- _Information provided_

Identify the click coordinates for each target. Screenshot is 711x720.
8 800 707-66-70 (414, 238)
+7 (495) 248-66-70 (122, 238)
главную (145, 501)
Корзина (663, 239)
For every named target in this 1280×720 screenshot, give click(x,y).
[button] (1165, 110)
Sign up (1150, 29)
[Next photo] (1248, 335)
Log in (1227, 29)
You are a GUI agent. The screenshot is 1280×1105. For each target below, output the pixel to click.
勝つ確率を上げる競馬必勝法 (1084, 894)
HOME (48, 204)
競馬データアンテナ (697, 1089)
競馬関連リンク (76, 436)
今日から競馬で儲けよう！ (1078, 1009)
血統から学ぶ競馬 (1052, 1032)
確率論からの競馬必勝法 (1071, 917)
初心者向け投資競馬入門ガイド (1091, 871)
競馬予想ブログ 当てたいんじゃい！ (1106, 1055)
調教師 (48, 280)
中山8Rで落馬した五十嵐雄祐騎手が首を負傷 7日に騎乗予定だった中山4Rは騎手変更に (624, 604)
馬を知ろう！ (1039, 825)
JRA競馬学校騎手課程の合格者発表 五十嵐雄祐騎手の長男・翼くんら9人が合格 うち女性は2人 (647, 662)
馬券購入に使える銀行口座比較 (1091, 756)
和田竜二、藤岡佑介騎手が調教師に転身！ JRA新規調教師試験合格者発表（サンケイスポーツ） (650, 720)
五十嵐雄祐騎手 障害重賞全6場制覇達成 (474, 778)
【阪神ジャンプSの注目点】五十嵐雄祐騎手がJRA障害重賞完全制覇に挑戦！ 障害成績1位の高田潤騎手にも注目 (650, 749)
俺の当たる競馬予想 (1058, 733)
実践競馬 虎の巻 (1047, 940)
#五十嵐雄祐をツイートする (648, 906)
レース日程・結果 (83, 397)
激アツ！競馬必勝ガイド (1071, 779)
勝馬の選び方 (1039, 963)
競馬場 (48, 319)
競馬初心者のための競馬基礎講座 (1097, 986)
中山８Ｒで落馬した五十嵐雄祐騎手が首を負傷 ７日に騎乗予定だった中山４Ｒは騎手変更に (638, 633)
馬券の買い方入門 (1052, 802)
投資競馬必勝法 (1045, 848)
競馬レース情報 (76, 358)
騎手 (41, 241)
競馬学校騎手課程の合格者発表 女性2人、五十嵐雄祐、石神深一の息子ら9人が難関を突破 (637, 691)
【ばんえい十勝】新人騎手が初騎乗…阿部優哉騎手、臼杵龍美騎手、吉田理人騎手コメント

- _What to work on_
Reproduce the entries above exactly, every line included.

- _Exercise answer_
Identify the click coordinates for each target. Screenshot is 711x720.
8 800 707-66-70 (414, 238)
+7 (495) 248-66-70 (122, 238)
главную (145, 501)
Корзина (663, 239)
For every named target in this 1280×720 screenshot, give click(x,y).
[button] (1165, 110)
Sign up (1150, 29)
[Next photo] (1248, 335)
Log in (1227, 29)
You are a GUI agent. The screenshot is 1280×1105. For each target below, output the pixel to click.
勝つ確率を上げる競馬必勝法 (1084, 894)
HOME (48, 204)
競馬データアンテナ (697, 1089)
競馬関連リンク (76, 436)
今日から競馬で儲けよう！ (1078, 1009)
血統から学ぶ競馬 (1052, 1032)
確率論からの競馬必勝法 (1071, 917)
初心者向け投資競馬入門ガイド (1091, 871)
競馬予想ブログ 当てたいんじゃい！ (1106, 1055)
調教師 (48, 280)
中山8Rで落馬した五十嵐雄祐騎手が首を負傷 7日に騎乗予定だった中山4Rは騎手変更に (624, 604)
馬を知ろう！ (1039, 825)
JRA競馬学校騎手課程の合格者発表 五十嵐雄祐騎手の長男・翼くんら9人が合格 うち女性は2人 (647, 662)
馬券購入に使える銀行口座比較 (1091, 756)
和田竜二、藤岡佑介騎手が調教師に転身！ JRA新規調教師試験合格者発表（サンケイスポーツ） (650, 720)
五十嵐雄祐騎手 障害重賞全6場制覇達成 (474, 778)
【阪神ジャンプSの注目点】五十嵐雄祐騎手がJRA障害重賞完全制覇に挑戦！ 障害成績1位の高田潤騎手にも注目 (650, 749)
俺の当たる競馬予想 (1058, 733)
実践競馬 虎の巻 (1047, 940)
#五十嵐雄祐をツイートする (648, 906)
レース日程・結果 (83, 397)
激アツ！競馬必勝ガイド (1071, 779)
勝馬の選び方 (1039, 963)
競馬場 (48, 319)
競馬初心者のための競馬基礎講座 (1097, 986)
中山８Ｒで落馬した五十嵐雄祐騎手が首を負傷 ７日に騎乗予定だった中山４Ｒは騎手変更に (638, 633)
馬券の買い方入門 (1052, 802)
投資競馬必勝法 (1045, 848)
競馬レース情報 (76, 358)
騎手 (41, 241)
競馬学校騎手課程の合格者発表 女性2人、五十嵐雄祐、石神深一の息子ら9人が難関を突破 (637, 691)
【ばんえい十勝】新人騎手が初騎乗…阿部優哉騎手、臼杵龍美騎手、吉田理人騎手コメント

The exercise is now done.